Enlever l’étiquette des enfants de la DPJ
TÉMOIGNAGE. La Fondation du Centre jeunesse de l’Estrie (CJE) a lancé la campagne « Enlève ton étiquette », qui s’échelonne du 20 novembre jusqu’au 20 décembre, et qui vise à sensibiliser la population contre la stigmatisation sur les jeunes de la DPJ et leurs intervenants.
Ayant elle-même grandi dans le milieu de la DPJ de ses 18 mois jusqu’à sa majorité, Alexandra Goulet, la nouvelle directrice générale de la Fondation du CJE, a mis en place ce projet en s’appuyant sur son vécu personnel et professionnel.
« Ce poste à la Fondation m’a permis d’avoir des témoignages avec des jeunes de la DPJ et échanger avec eux. Je me suis vraiment rendu compte qu’ils vivent la même stigmatisation et les mêmes préjugés que je vivais il y a 30 ans. Ça m’a beaucoup interpelée, il fallait faire quelque chose », exprime la directrice générale en précisant que c’est ce constat qui a poussé la création du mouvement.
Elle voit le poste qu’elle occupe depuis mars dernier comme une occasion de « redonner tout l’amour et le bien qu’elle a reçus » par les services de la DPJ et de sa famille d’accueil.
Alexandra a eu la chance d’avoir « une bonne famille d’accueil » dès le départ, même si à l’adolescence elle a changé quelques fois de foyers volontairement.
« Elle m’a vraiment élevée comme sa propre fille tout en respectant ma mère biologique.
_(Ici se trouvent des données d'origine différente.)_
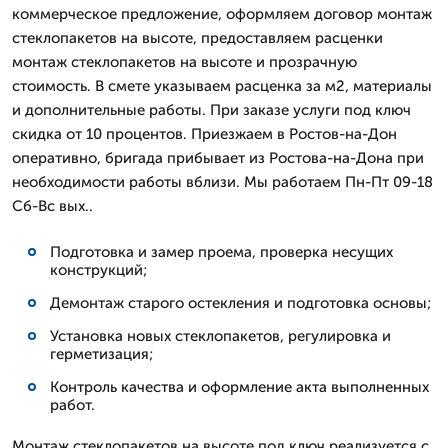
коммерческое предложение, оформляем договор монтаж
стеклопакетов на высоте, предоставляем расценки
монтаж стеклопакетов на высоте и прозрачную
стоимость. В смете указываем расценка за м2, материалы
и дополнительные работы. При заказе услуги под ключ
скидка от 10 процентов. Приезжаем в Ростов-на-Дон
оперативно, бригада прибывает из Ростова-на-Дона при
необходимости работы вблизи. Мы работаем Пн-Пт 09-18
Сб-Вс вых..
Подготовка и замер проема, проверка несущих
конструкций;
Демонтаж старого остекления и подготовка основы;
Установка новых стеклопакетов, регулировка и
герметизация;
Контроль качества и оформление акта выполненных
работ.
Монтаж стеклопакетов на высоте под ключ реализуется с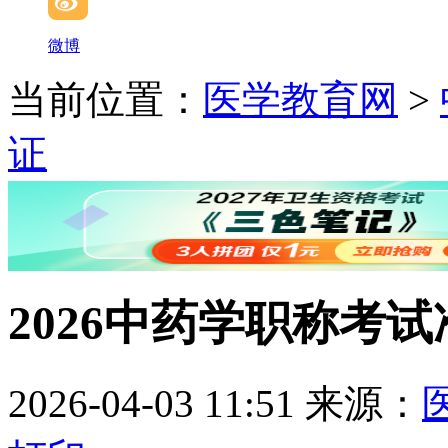
微博
当前位置：
医学教育网
>
证
2026中药学职称考
2026-04-03 11:51
来源：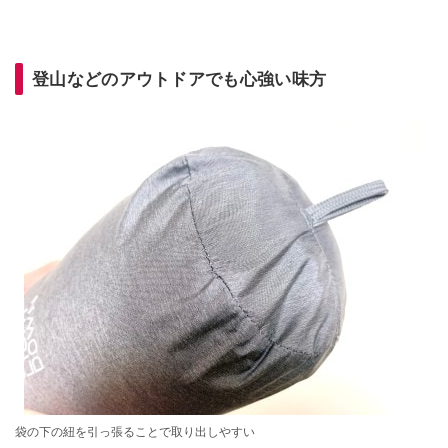
登山などのアウトドアでも心強い味方
袋の下の紐を引っ張ることで取り出しやすい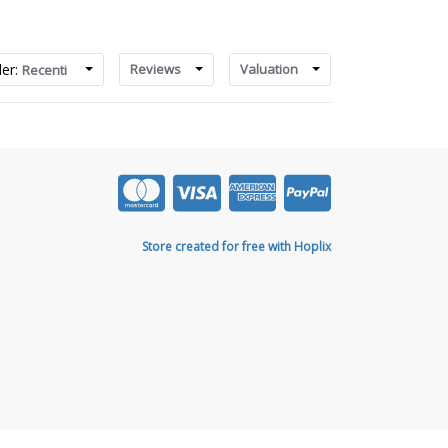
der:
Reviews
Valuation
Recenti
Store created for free with Hoplix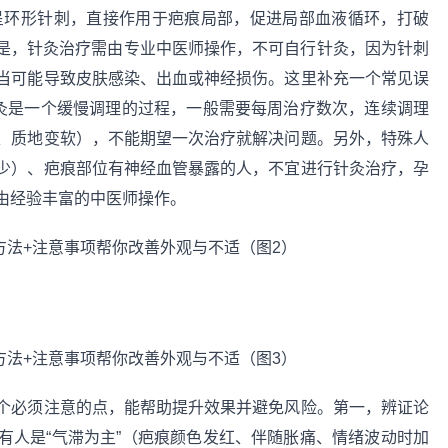
针呈环形针刺，直接作用于疤痕局部，促进局部血液循环，打破
的是，针灸治疗需由专业中医师操作，不可自行针灸，因为针刺
当可能导致皮肤感染、出血或神经损伤。这里补充一个常见误
针灸是一个缓慢调理的过程，一般需要每周治疗数次，连续调理
、质地变软），不能期望一次治疗就解决问题。另外，特殊人
少）、疤痕部位有神经血管暴露的人，不宜进行针灸治疗，孕
由经验丰富的中医师操作。
个必须注意的点，能帮助提升效果并避免风险。第一，辨证论
有人是“气滞为主”（疤痕颜色发红、伴随胀痛、情绪波动时加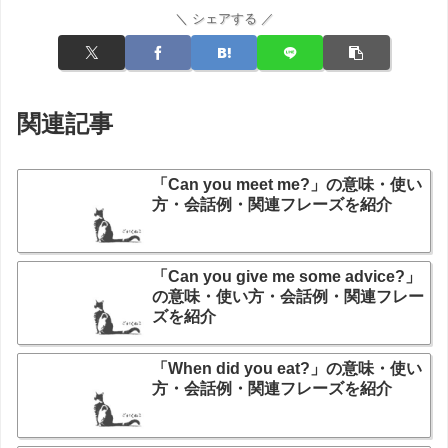
＼ シェアする ／
関連記事
「Can you meet me?」の意味・使い
方・会話例・関連フレーズを紹介
「Can you give me some advice?」
の意味・使い方・会話例・関連フレー
ズを紹介
「When did you eat?」の意味・使い
方・会話例・関連フレーズを紹介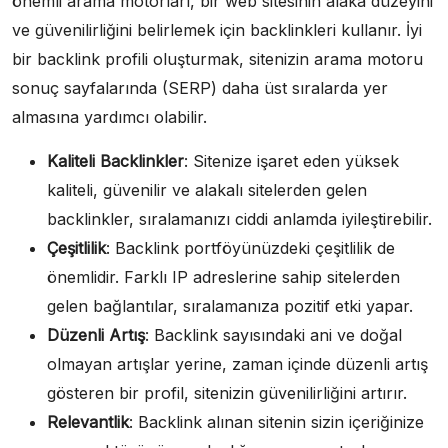
önemli arama motorları, bir web sitesinin alaka düzeyini
ve güvenilirliğini belirlemek için backlinkleri kullanır. İyi
bir backlink profili oluşturmak, sitenizin arama motoru
sonuç sayfalarında (SERP) daha üst sıralarda yer
almasına yardımcı olabilir.
Kaliteli Backlinkler
: Sitenize işaret eden yüksek
kaliteli, güvenilir ve alakalı sitelerden gelen
backlinkler, sıralamanızı ciddi anlamda iyileştirebilir.
Çeşitlilik
: Backlink portföyünüzdeki çeşitlilik de
önemlidir. Farklı IP adreslerine sahip sitelerden
gelen bağlantılar, sıralamanıza pozitif etki yapar.
Düzenli Artış
: Backlink sayısındaki ani ve doğal
olmayan artışlar yerine, zaman içinde düzenli artış
gösteren bir profil, sitenizin güvenilirliğini artırır.
Relevantlik
: Backlink alınan sitenin sizin içeriğinize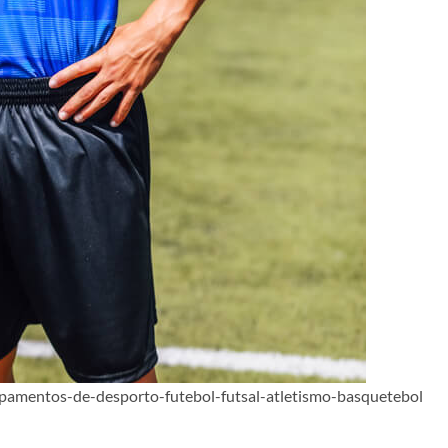
ipamentos-de-desporto-futebol-futsal-atletismo-basquetebol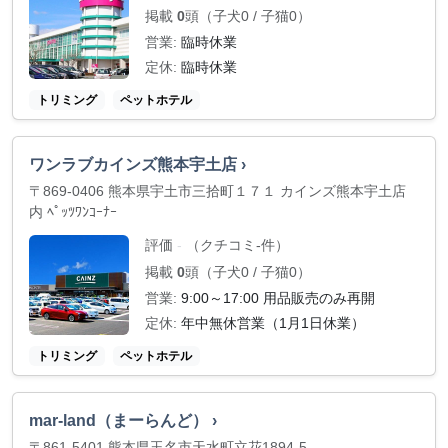
掲載
0
頭（子犬0 / 子猫0）
営業:
臨時休業
定休:
臨時休業
トリミング
ペットホテル
ワンラブカインズ熊本宇土店 ›
〒869-0406 熊本県宇土市三拾町１７１ カインズ熊本宇土店
内 ﾍﾟｯﾂﾜﾝｺｰﾅｰ
評価
（クチコミ-件）
-
掲載
0
頭（子犬0 / 子猫0）
営業:
9:00～17:00 用品販売のみ再開
定休:
年中無休営業（1月1日休業）
トリミング
ペットホテル
mar-land（まーらんど） ›
〒861-5401 熊本県玉名市天水町立花1894-5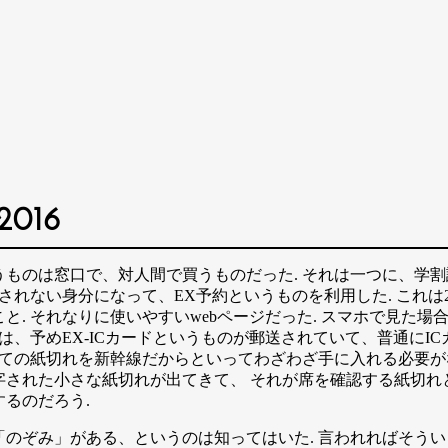
 2016
ものは窓口で、対人間で買うものだった. それは一つに、学
行されない身分になって、EX予約というものを利用した. これ
と. それなりに使いやすいwebページだった. スマホで見た
は、予めEX-ICカードというものが郵送されていて、普通にI
捨ての紙切れを新幹線だからといってわざわざ手に入れる必要が
された小さな紙切れが出てきて、 それが席を確認する紙切れと
るのだろう.
のぞみ」がある、というのは知ってはいた. 言われればそう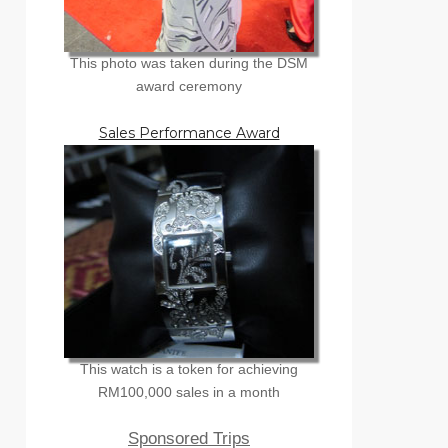
This photo was taken during the DSM
award ceremony
Sales Performance Award
This watch is a token for achieving
RM100,000 sales in a month
Sponsored Trips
J’ai eu la chance d’avoir beaucoup d’amour et de la bienveillance. En même temps, ma situation familiale m’a permis de ne pas stigmatiser les gens du système », raconte la femme de 34 ans.
L’étiquette de « criminel »
Autant à l’âge adulte qu’à l’enfance, le préjugé qui revient le plus souvent est celui « d’être criminel », selon la directrice générale. « Parce que j’ai l’étiquette de la DPJ, j’ai souvent eu la sensation que j’avais forcément fait quelque chose de grave aux yeux des autres et que j’étais quelqu’un de mauvais pour me retrouver dans cette situation », indique-t-elle.
« Quand tu creuses un peu, ça peut venir du parent qui dit « si tu n’écoutes pas la consigne, je vais appeler la DPJ ». Ce n’est pas méchant, c’est juste qu’inconsciemment, ce réflexe de dire cette phrase-là pour s’assurer qu’un enfant écoute encourage cette idée », raconte Alexandra, en précisant que cette image négative est souvent créée par la télé, les films et par les histoires qu’on voit dans les médias.
Par l’influence de sa famille biologique, elle avait une perception négative des travailleurs sociaux et de la DPJ. « Après avoir parlé de ta situation une ou deux fois à l’école, tu vois que tu te fais intimider et que les gens te traitent différemment, tu es convaincue que la DPJ c’est mal. C’est pour ça qu’il faut sensibiliser nos jeunes le plus possible et déconstruire ces préjugés », explique-t-elle.
C’est après un long cheminement qu’aujourd’hui Alexandra ne ressent plus cette « sensation ».
Elle souhaite que la société devienne plus consciente, et que les jeunes soient outillés plus tôt. « Ça m’a pris du temps à comprendre que les péripéties de ma vie ne me définissent pas, et la raison qui a poussé mon placement ne m’appartient pas. J’ai 34 ans et c’est nouveau que je sois capable d’en parler et que j’ai la tête haute face à tout ça », conclut Mme Goulet.